66 The complainant gave an account of the events of the evening that (if accepted by the jury) revealed that she had consumed both drugs and alcohol to which she was unaccustomed. The jury may well also have concluded that her condition was such that she could not realistically have consented.
67 The appellant's version of the events was given only in his recorded interview, some ten days after the events. His account varied dramatically from that given by the complainant: his exculpatory account suggested that the complainant was a more than willing participant; and also that she had rejected the overtures of his companions, reserving her consent only for the appellant. That was inconsistent, not only with the account given by the complainant, but also that given by Mrs Gallitari. The jury plainly rejected the appellant's version.

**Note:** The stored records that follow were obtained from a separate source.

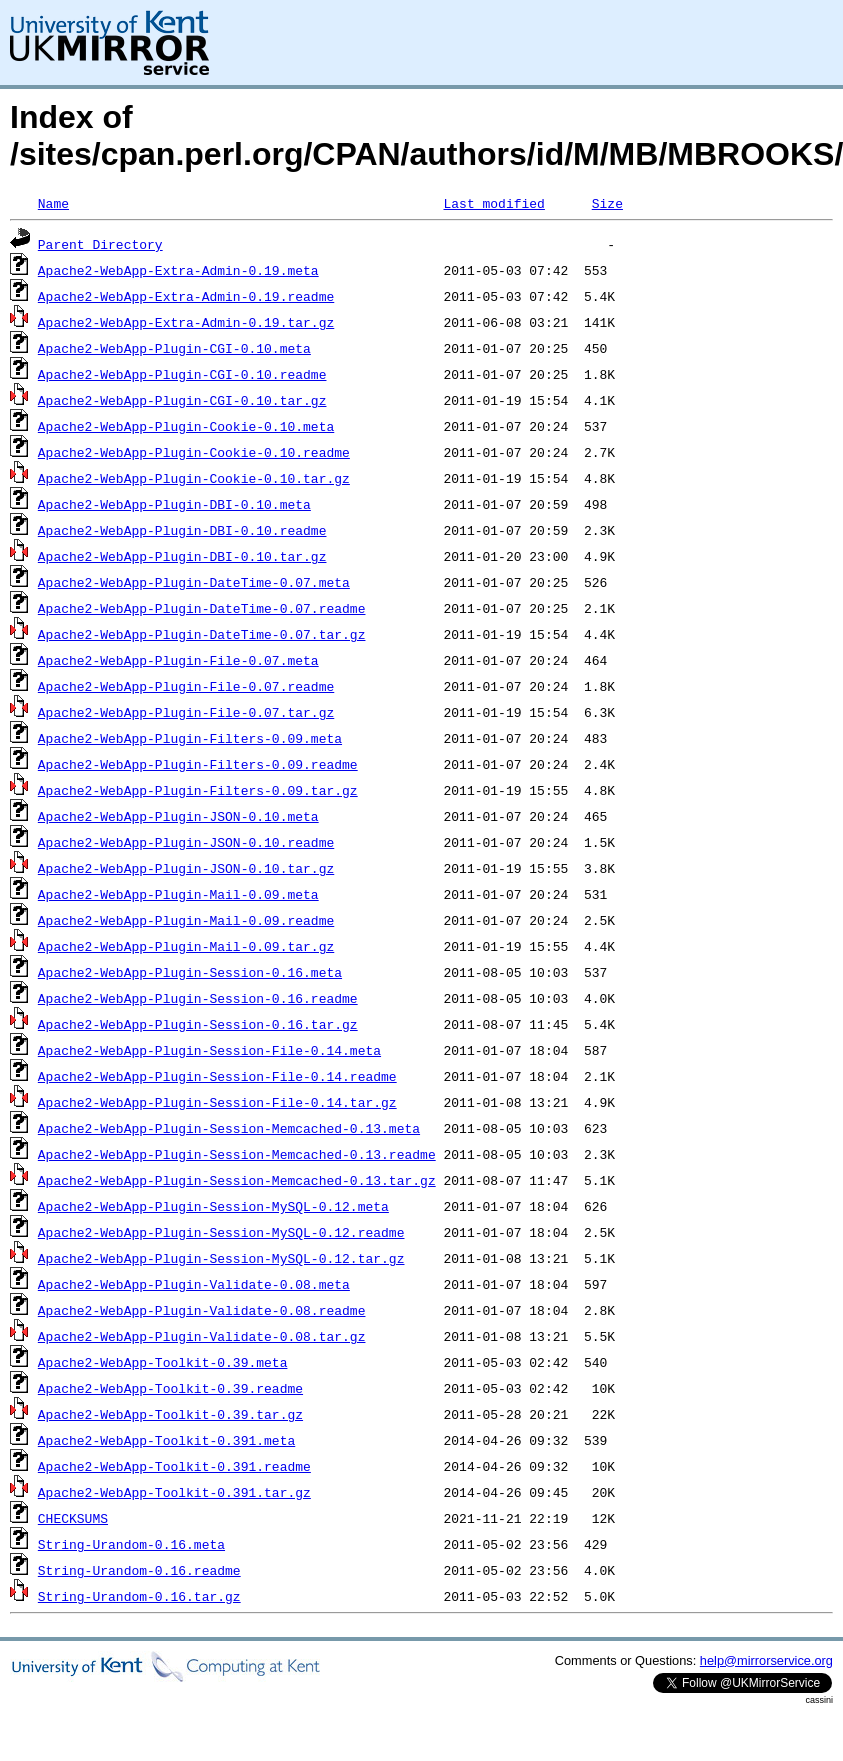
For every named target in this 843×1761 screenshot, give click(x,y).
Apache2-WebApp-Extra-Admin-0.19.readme (186, 296)
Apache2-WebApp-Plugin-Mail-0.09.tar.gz (186, 946)
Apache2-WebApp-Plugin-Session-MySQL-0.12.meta (213, 1206)
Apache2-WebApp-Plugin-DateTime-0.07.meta (194, 582)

68 By reason of the complainant's alcohol and drug consumption, and her description of her conduct, this was a case in which it was open to the jury to find that a risk existed that she was not consenting to sexual intercourse, and that that risk would have been obvious to somebody with the appellant's mental capacity had he turned his mind to it.
69 Little attention was paid in the trial to the Tolmie principle. But the Crown Prosecutor, in his closing address, did advert to the notion of recklessness, without further elaboration, merely saying that he expected that the trial judge would give further directions on that issue. The judge did in fact give a direction along the lines of the decision in Tolmie. It was not, I acknowledge, as clear a direction as might be desirable. But it was sufficient to bring home to the jury the middle ground between actual knowledge that the complainant was not consenting, and the absence of a belief, honestly held (whether rightly or wrongly), that the complainant was consenting. This was a classic case for the application of the Tolmie approach.

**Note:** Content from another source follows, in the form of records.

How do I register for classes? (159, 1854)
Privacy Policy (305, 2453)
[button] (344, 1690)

70 I am satisfied that recklessness as to whether the complainant was consenting or not provides an adequate explanation for the jury's verdict. I am satisfied that it was, on this basis, open to the jury to be satisfied beyond reasonable doubt of the appellant's guilt.
71 Accordingly, I would reject the third ground of appeal.
72 WHEALY J: I agree with the orders proposed by Hunt AJA. I agree also with his reasons and those of Simpson J.
73 ORDERS OF THE COURT:
1. The appeal is allowed.
2. The appellant's conviction is set aside.
3. There is to be new trial of the indictment against the appellant.